The Internet of Things (IoT), a network of connected “smart” devices that communicate seamlessly over the Internet, is changing the way we live and work. On farms, wireless IoT sensors can transmit information about soil moisture and nutrients to agricultural experts across the country. IoT alarm systems come with batteries that last for years, providing homeowners with long-term protection. Wearable fitness devices for people and pets can monitor activity levels and provide feedback on heart rate and breathing. Although these apps serve different purposes, they all share one characteristic: a reliance on strong connections.
IoT stakeholders looking for connectivity solutions include radio and chipset manufacturers, platform vendors, device manufacturers, and companies in various industries that purchase IoT-enabled products for their own use or for sale to the public. Companies can now choose from more than 30 different connectivity options with varying bandwidth, range, cost, reliability and network management capabilities. The wide variety, combined with evolving technical requirements, creates a difficult problem. If stakeholders place their bets on one connectivity option while another becomes mainstream, their IoT devices, applications and solutions will quickly become obsolete. If they are unwilling to see how the connectivity landscape evolves, they risk falling behind more aggressive competitors.

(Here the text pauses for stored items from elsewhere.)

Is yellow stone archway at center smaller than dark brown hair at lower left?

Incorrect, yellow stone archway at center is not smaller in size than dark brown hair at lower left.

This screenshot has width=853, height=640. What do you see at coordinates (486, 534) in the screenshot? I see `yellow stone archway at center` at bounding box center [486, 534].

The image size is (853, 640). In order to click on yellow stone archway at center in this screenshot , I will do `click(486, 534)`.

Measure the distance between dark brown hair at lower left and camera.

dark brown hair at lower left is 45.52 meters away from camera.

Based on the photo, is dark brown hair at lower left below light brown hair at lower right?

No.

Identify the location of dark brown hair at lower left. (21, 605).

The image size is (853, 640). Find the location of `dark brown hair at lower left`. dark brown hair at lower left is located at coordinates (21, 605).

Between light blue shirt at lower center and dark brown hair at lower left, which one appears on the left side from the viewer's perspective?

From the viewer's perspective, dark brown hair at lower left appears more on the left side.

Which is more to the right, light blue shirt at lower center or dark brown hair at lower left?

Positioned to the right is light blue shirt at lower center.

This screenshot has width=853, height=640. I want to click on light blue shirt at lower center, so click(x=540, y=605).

Cellular 5G networks (now complete) may eventually become the universal solution for IoT connectivity. Although 5G is now used in some global telecommunications networks and industrial applications, the technology will not be widely available for at least five years due to high development and deployment costs. Annual economic benefits related to IoT are expected to reach $3.9 trillion to $11.1 trillion by 2025, so enterprises cannot afford to postpone IoT investments until 5G arrives.

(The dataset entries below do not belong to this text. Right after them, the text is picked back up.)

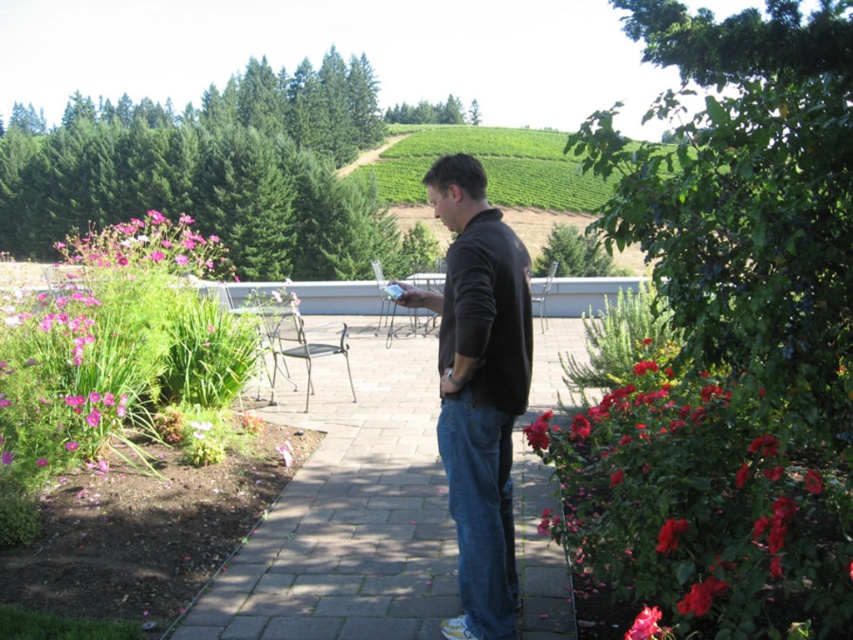 Is point (41, 401) positioned before point (650, 621)?

No, (41, 401) is behind (650, 621).

Which is behind, point (96, 314) or point (633, 625)?

The point (96, 314) is behind.

Which is in front, point (30, 394) or point (635, 621)?

Point (635, 621) is in front.

The height and width of the screenshot is (640, 853). What are the coordinates of `pink matte flowers at left` in the screenshot? It's located at (115, 344).

Who is positioned more to the left, dark brown leather jacket at center or red matte rose at center right?

From the viewer's perspective, dark brown leather jacket at center appears more on the left side.

Locate an element on the screen. dark brown leather jacket at center is located at coordinates (479, 388).

Identify the location of dark brown leather jacket at center. The image size is (853, 640). (479, 388).

Does red matte rose bush at lower right have a smaller size compared to smooth pink rose at center right?

Actually, red matte rose bush at lower right might be larger than smooth pink rose at center right.

Who is shorter, red matte rose bush at lower right or smooth pink rose at center right?

With less height is smooth pink rose at center right.

Is point (729, 465) positioned in front of point (538, 433)?

That is True.

Image resolution: width=853 pixels, height=640 pixels. I want to click on red matte rose bush at lower right, so click(699, 509).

To help business leaders identify the connectivity solutions that best meet their current needs, we analyzed 13 industries, including automotive, manufacturing, construction, and consumer where IoT adoption is common. In each department, we focus on the connectivity requirements for possible use cases, in other words, the tasks or activities that are best suited for IoT solutions. We then identified the most relevant connectivity solutions for each solution. Additionally, we examine the business factors that may influence how the connectivity landscape evolves, as well as the elements of a strong connectivity strategy.
When considering their options for IoT connectivity, companies must choose solutions from four categories: unlicensed; low-power, wide-area (LPWAN); cellular and alien. Companies may find it difficult to choose among these technologies because each IoT use case poses unique requirements for bandwidth, range, and other connectivity capabilities. LPWAN options are also difficult to evaluate because they are still in the early stages of deployment, and their full potential and drawbacks will only become apparent after large-scale implementation.
Unlicensed connectivity solutions These solutions are not specifically licensed to a specific company, allowing the public to access them on any IoT device using this technology. Unlicensed solutions are relatively cheap and allow enterprises to manage their own networks rather than relying on mobile operators to do so. The downside is that unlicensed technology is susceptible to interference from electrical or environmental obstructions, such as large numbers of buildings that can interfere with signal transmission. They also face difficulties in providing long-distance (more than 100 meters) connectivity. The company offers several options for unlicensed connections, all of which have unique features. For example, Wi-Fi (perhaps the best-known unlicensed option) has a bandwidth of up to 1GB per second. Above Bluetooth, Zigbee, low-power, wide-area connectivity LPWAN technology is relatively new. As the name suggests, they have two characteristics:
low power. Assuming they collect and analyze data every hour and take into account the typical effects of battery self-discharge and degradation, they can keep the device running for years.
A wide range of areas. These technologies provide at least 500 meters of signal range from the dispositivo gateway to the endpoint. Coverage is lowest in challenging deployment environments such as urban or underground locations.
In addition to providing long battery life and wide range of use, LPWAN technology is reliable and cost-effective. No other technology can provide these four characteristics simultaneously. For example, unlicensed technology is unreliable, while cellular technology is expensive and cannot provide power for years on a single charge. Therefore, LPWAN addresses an unmet need in IoT connectivity.
LPWAN networks currently cover 20% of the global population, so they won’t become the default solution in the next five years, but their availability is growing rapidly. By 2022, we expect the majority of IoT applications to use LPWA networks, which will make connectivity choices even more confusing. (5G will still not be widely available by then).
Several companies have developed proprietary LPWAN technology, including Ingenu (formerly On-Ramp Wireless), Link Labs, LoRa, Sigfox and Weightless. The 3rd Generation Partnership Program, an organization that develops connectivity guidelines, is also working to standardize several non-proprietary technologies supported by many or all mobile device, chipset and module manufacturers. These include Narrowband IoT (NB-IoT), the latest LPWAN option developed specifically for IoT. Other non-proprietary technologies include LTE machine-type communications (User Equipment Categories 1, 0 and M), Extended Coverage GSM (EC-GSM) and low-throughput networks.